# WORK ORDER:
Write out the listing below in its entirety, minus the pictures, without changing a word.

# RECORDED DATA:
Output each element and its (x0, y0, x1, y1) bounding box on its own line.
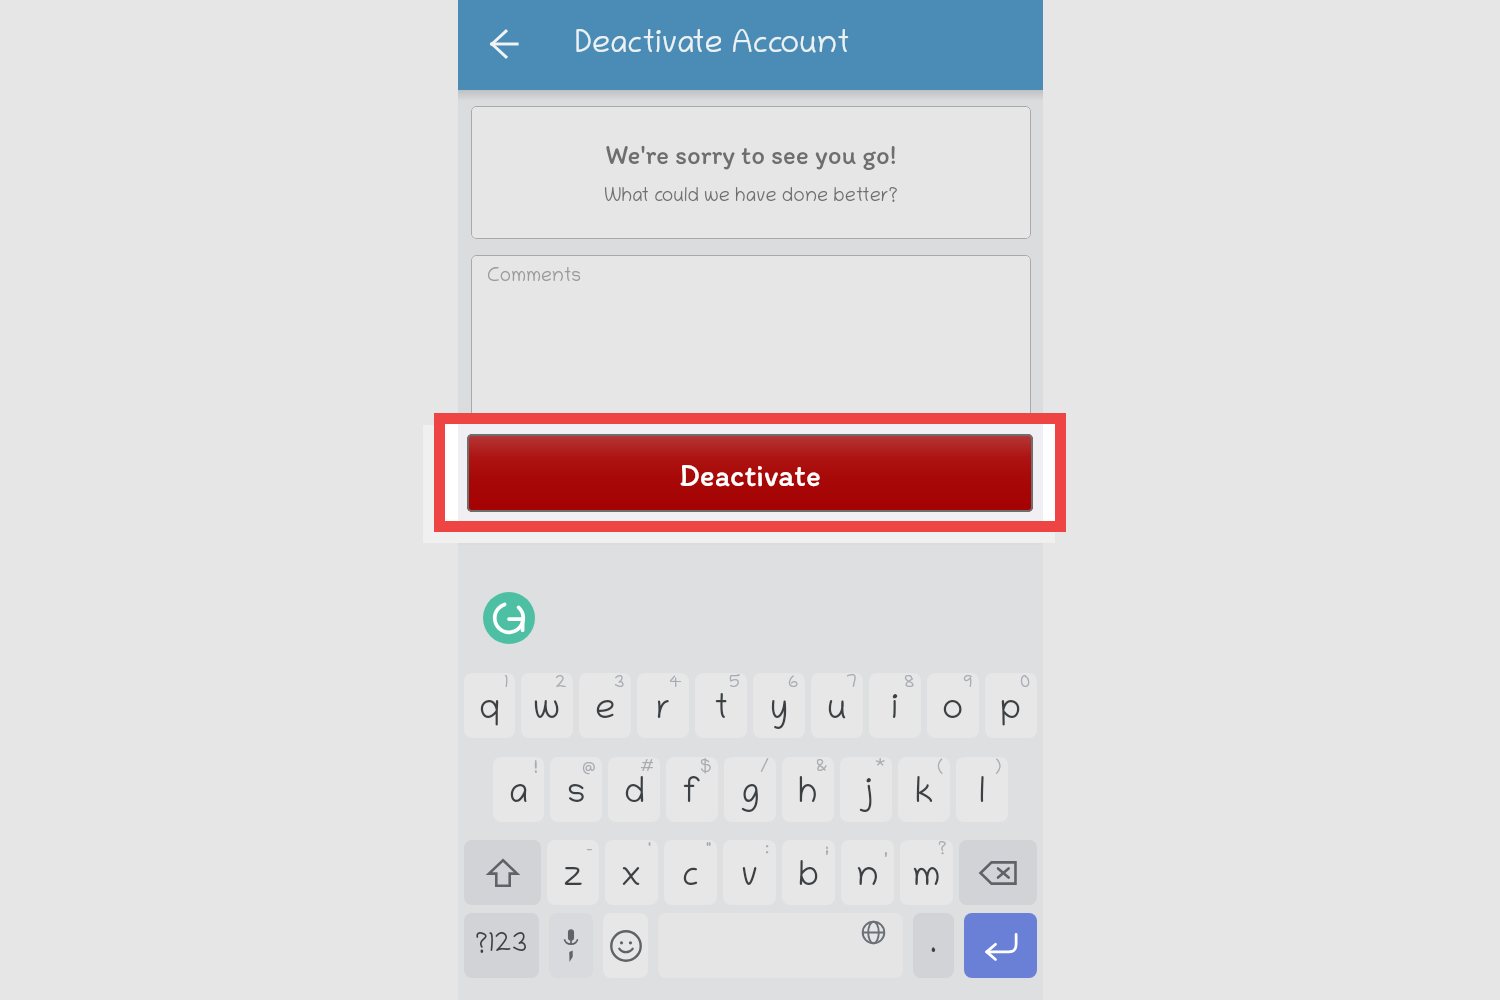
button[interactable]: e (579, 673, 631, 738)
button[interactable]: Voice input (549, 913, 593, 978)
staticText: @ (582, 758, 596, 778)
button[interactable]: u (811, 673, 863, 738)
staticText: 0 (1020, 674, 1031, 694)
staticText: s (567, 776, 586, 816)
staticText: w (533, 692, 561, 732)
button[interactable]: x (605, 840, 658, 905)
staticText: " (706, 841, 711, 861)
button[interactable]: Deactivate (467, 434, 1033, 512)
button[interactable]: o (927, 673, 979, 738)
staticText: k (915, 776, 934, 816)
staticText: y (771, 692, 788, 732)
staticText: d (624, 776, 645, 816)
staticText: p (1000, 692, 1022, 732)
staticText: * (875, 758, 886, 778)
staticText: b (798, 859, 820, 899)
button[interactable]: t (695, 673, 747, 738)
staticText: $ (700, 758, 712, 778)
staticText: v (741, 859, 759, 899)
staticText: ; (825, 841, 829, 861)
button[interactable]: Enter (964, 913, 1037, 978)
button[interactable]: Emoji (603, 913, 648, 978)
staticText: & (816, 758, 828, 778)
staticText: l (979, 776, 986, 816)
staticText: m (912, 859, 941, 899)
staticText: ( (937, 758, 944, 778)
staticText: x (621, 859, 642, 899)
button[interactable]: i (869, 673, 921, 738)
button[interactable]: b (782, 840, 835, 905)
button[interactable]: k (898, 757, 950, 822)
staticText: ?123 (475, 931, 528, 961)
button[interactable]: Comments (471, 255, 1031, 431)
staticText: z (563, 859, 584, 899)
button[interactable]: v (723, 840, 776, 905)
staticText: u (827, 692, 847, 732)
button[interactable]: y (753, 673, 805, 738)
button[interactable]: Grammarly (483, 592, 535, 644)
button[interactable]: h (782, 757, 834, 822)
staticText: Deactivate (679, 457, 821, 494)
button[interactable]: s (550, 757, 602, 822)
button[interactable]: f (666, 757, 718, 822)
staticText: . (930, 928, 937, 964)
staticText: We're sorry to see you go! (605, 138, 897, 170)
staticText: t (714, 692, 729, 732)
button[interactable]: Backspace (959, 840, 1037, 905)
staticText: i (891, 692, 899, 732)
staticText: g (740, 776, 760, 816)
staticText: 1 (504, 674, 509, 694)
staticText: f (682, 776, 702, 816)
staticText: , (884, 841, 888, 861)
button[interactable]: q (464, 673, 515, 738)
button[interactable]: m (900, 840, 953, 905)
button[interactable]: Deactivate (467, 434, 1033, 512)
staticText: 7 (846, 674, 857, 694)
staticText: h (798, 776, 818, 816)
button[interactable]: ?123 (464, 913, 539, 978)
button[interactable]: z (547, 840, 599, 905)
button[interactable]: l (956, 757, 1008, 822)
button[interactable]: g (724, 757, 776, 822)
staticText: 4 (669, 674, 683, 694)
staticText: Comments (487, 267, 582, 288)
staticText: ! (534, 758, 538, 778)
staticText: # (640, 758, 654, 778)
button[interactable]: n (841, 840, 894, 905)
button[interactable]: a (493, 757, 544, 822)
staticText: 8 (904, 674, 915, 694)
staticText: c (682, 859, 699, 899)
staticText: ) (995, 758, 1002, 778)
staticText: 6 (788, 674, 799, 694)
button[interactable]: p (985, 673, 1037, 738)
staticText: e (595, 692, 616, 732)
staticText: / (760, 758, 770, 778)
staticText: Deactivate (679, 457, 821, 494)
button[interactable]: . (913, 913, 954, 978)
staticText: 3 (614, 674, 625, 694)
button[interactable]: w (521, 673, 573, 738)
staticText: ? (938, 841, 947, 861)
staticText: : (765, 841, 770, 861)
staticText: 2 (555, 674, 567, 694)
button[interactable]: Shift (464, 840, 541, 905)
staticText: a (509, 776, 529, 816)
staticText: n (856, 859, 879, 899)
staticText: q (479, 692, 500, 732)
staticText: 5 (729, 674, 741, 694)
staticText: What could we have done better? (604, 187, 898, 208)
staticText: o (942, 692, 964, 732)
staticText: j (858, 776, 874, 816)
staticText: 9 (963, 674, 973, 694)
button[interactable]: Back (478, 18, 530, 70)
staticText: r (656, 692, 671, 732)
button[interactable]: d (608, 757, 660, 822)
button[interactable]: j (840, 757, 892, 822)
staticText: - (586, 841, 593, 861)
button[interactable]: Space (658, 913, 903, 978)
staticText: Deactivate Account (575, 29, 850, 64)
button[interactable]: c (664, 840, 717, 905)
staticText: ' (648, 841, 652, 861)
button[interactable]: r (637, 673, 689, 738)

# SOLUTION BELOW:
Output each element and its (x0, y0, x1, y1) bounding box on its own line.
button[interactable]: e (579, 673, 631, 738)
button[interactable]: Voice input (549, 913, 593, 978)
staticText: @ (582, 758, 596, 778)
button[interactable]: u (811, 673, 863, 738)
staticText: 0 (1020, 674, 1031, 694)
staticText: s (567, 776, 586, 816)
staticText: w (533, 692, 561, 732)
button[interactable]: x (605, 840, 658, 905)
staticText: " (706, 841, 711, 861)
button[interactable]: Deactivate (467, 434, 1033, 512)
button[interactable]: o (927, 673, 979, 738)
staticText: k (915, 776, 934, 816)
staticText: y (771, 692, 788, 732)
staticText: d (624, 776, 645, 816)
staticText: p (1000, 692, 1022, 732)
staticText: * (875, 758, 886, 778)
staticText: b (798, 859, 820, 899)
button[interactable]: t (695, 673, 747, 738)
staticText: $ (700, 758, 712, 778)
staticText: v (741, 859, 759, 899)
staticText: ; (825, 841, 829, 861)
button[interactable]: Enter (964, 913, 1037, 978)
button[interactable]: Emoji (603, 913, 648, 978)
staticText: & (816, 758, 828, 778)
staticText: l (979, 776, 986, 816)
staticText: m (912, 859, 941, 899)
staticText: ( (937, 758, 944, 778)
staticText: x (621, 859, 642, 899)
button[interactable]: i (869, 673, 921, 738)
button[interactable]: b (782, 840, 835, 905)
button[interactable]: k (898, 757, 950, 822)
staticText: ?123 (475, 931, 528, 961)
button[interactable]: Comments (471, 255, 1031, 431)
staticText: z (563, 859, 584, 899)
button[interactable]: v (723, 840, 776, 905)
staticText: u (827, 692, 847, 732)
button[interactable]: y (753, 673, 805, 738)
button[interactable]: Grammarly (483, 592, 535, 644)
button[interactable]: h (782, 757, 834, 822)
staticText: Deactivate (679, 457, 821, 494)
button[interactable]: s (550, 757, 602, 822)
button[interactable]: f (666, 757, 718, 822)
staticText: . (930, 928, 937, 964)
staticText: We're sorry to see you go! (605, 138, 897, 170)
staticText: t (714, 692, 729, 732)
button[interactable]: Backspace (959, 840, 1037, 905)
staticText: i (891, 692, 899, 732)
staticText: g (740, 776, 760, 816)
staticText: 1 (504, 674, 509, 694)
staticText: f (682, 776, 702, 816)
staticText: , (884, 841, 888, 861)
button[interactable]: q (464, 673, 515, 738)
button[interactable]: m (900, 840, 953, 905)
button[interactable]: Deactivate (467, 434, 1033, 512)
staticText: 7 (846, 674, 857, 694)
staticText: h (798, 776, 818, 816)
button[interactable]: ?123 (464, 913, 539, 978)
button[interactable]: z (547, 840, 599, 905)
button[interactable]: l (956, 757, 1008, 822)
button[interactable]: g (724, 757, 776, 822)
staticText: 4 (669, 674, 683, 694)
staticText: Comments (487, 267, 582, 288)
staticText: ! (534, 758, 538, 778)
staticText: # (640, 758, 654, 778)
button[interactable]: n (841, 840, 894, 905)
button[interactable]: a (493, 757, 544, 822)
staticText: 8 (904, 674, 915, 694)
staticText: c (682, 859, 699, 899)
staticText: ) (995, 758, 1002, 778)
staticText: 6 (788, 674, 799, 694)
button[interactable]: p (985, 673, 1037, 738)
staticText: e (595, 692, 616, 732)
staticText: / (760, 758, 770, 778)
staticText: Deactivate (679, 457, 821, 494)
button[interactable]: . (913, 913, 954, 978)
staticText: 3 (614, 674, 625, 694)
button[interactable]: w (521, 673, 573, 738)
staticText: ? (938, 841, 947, 861)
staticText: : (765, 841, 770, 861)
staticText: 2 (555, 674, 567, 694)
button[interactable]: Shift (464, 840, 541, 905)
staticText: a (509, 776, 529, 816)
staticText: n (856, 859, 879, 899)
staticText: q (479, 692, 500, 732)
staticText: 5 (729, 674, 741, 694)
staticText: What could we have done better? (604, 187, 898, 208)
staticText: o (942, 692, 964, 732)
staticText: j (858, 776, 874, 816)
staticText: 9 (963, 674, 973, 694)
button[interactable]: Back (478, 18, 530, 70)
staticText: r (656, 692, 671, 732)
button[interactable]: d (608, 757, 660, 822)
button[interactable]: j (840, 757, 892, 822)
staticText: - (586, 841, 593, 861)
button[interactable]: Space (658, 913, 903, 978)
staticText: Deactivate Account (575, 29, 850, 64)
button[interactable]: c (664, 840, 717, 905)
staticText: ' (648, 841, 652, 861)
button[interactable]: r (637, 673, 689, 738)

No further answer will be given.